Ve sonra bitkin, kanlı ejderha sordu:

- Adamım, neden bana yapıştın, ne istedin?

- Susuzluktan ölüyordum, bir yudum su istedim.

- Yani sarhoş olurdun, seni kim durdurdu …?"

Görünüşe göre, bilinmeyen bir canavarla savaşmanın amacı neydi? Ve bilinmeyenin bu kadar tehlikeli olmaktan çıkması veya görünmesi için ne gerekiyordu?

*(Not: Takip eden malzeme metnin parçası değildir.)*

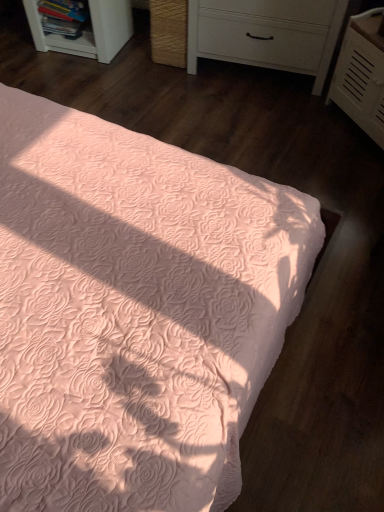 Question: Is white plastic shelf at upper left turned away from peach quilted bed at center?

Choices:
 (A) no
 (B) yes

Answer: (A)

Question: Can you confirm if white plastic shelf at upper left is positioned to the right of peach quilted bed at center?

Choices:
 (A) yes
 (B) no

Answer: (B)

Question: Considering the relative sizes of white plastic shelf at upper left and peach quilted bed at center in the image provided, is white plastic shelf at upper left shorter than peach quilted bed at center?

Choices:
 (A) no
 (B) yes

Answer: (A)

Question: Is the position of white plastic shelf at upper left less distant than that of peach quilted bed at center?

Choices:
 (A) yes
 (B) no

Answer: (B)

Question: Is white plastic shelf at upper left wider than peach quilted bed at center?

Choices:
 (A) yes
 (B) no

Answer: (B)

Question: Is peach quilted bed at center situated inside white plastic shelf at upper left or outside?

Choices:
 (A) inside
 (B) outside

Answer: (B)

Question: In terms of size, does peach quilted bed at center appear bigger or smaller than white plastic shelf at upper left?

Choices:
 (A) small
 (B) big

Answer: (B)

Question: From the image's perspective, relative to white plastic shelf at upper left, is peach quilted bed at center above or below?

Choices:
 (A) below
 (B) above

Answer: (A)

Question: From a real-world perspective, is peach quilted bed at center above or below white plastic shelf at upper left?

Choices:
 (A) below
 (B) above

Answer: (A)

Question: From a real-world perspective, is white textured chest of drawers at upper right, the 2th chest of drawers in the left-to-right sequence, physically located above or below peach quilted bed at center?

Choices:
 (A) above
 (B) below

Answer: (A)

Question: In the image, is white textured chest of drawers at upper right, which ranks as the 1th chest of drawers in right-to-left order, positioned in front of or behind peach quilted bed at center?

Choices:
 (A) behind
 (B) front

Answer: (A)

Question: Considering the relative positions of white textured chest of drawers at upper right, which ranks as the 1th chest of drawers in right-to-left order, and peach quilted bed at center in the image provided, is white textured chest of drawers at upper right, which ranks as the 1th chest of drawers in right-to-left order, to the left or to the right of peach quilted bed at center?

Choices:
 (A) right
 (B) left

Answer: (A)

Question: From the image's perspective, is white textured chest of drawers at upper right, which ranks as the 1th chest of drawers in right-to-left order, located above or below peach quilted bed at center?

Choices:
 (A) above
 (B) below

Answer: (A)

Question: Does point (334, 93) appear closer or farther from the camera than point (112, 7)?

Choices:
 (A) farther
 (B) closer

Answer: (B)

Question: Considering the positions of white textured chest of drawers at upper right, which ranks as the 1th chest of drawers in right-to-left order, and white plastic shelf at upper left in the image, is white textured chest of drawers at upper right, which ranks as the 1th chest of drawers in right-to-left order, wider or thinner than white plastic shelf at upper left?

Choices:
 (A) thin
 (B) wide

Answer: (A)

Oldukça yeterli olacaktır:

  • onun hakkında mümkün olduğunca ve daha ayrıntılı olarak bilgi edinin, tabiri caizse ayrıntılı bir dosya toplayın.
  • Onun hakkında zaten çok şey bilmek: kaç kafa kesilecek, nerede bulundukları, onu gözlemlemek gereksiz olmaz. Neye benziyor? Nasıl ve ne ile tanışabilirsiniz? Yaşam alanı agresif mi?
  • Ve şimdi, yakın zamana kadar bilinmeyenlerin tüm özelliklerini anlamak, yaklaşık olarak ne tür bir temasın olabileceğini değerlendirmek. Onun için ihtiyaç duyulan şey: sosyallik ve esneklik veya girişkenlik ve saldırganlık, hoşgörü veya hızlı adımlar, yaklaşmak oldukça güvenli hale gelecektir, çünkü bilinmeyen artık orada değildir, ona eşlik eden korku gibi dağılmıştır.
resim
resim

Aynı zamanda hayatlarında bir şeyleri değiştirmekten korkan insanların hikayelerinde de olur. Ya ejderhalarına her yönden bakarlar ve incelerler ve bazen bu ejderhalar evcilleştirilmeyi bekleyen çok cana yakın hayvanlara dönüşür ya da insanlar o tadı yaşamadan anlaşılmaz bir şeyle sonuna kadar savaşmaya devam ederler. hayatınızdaki özgürlük hissi.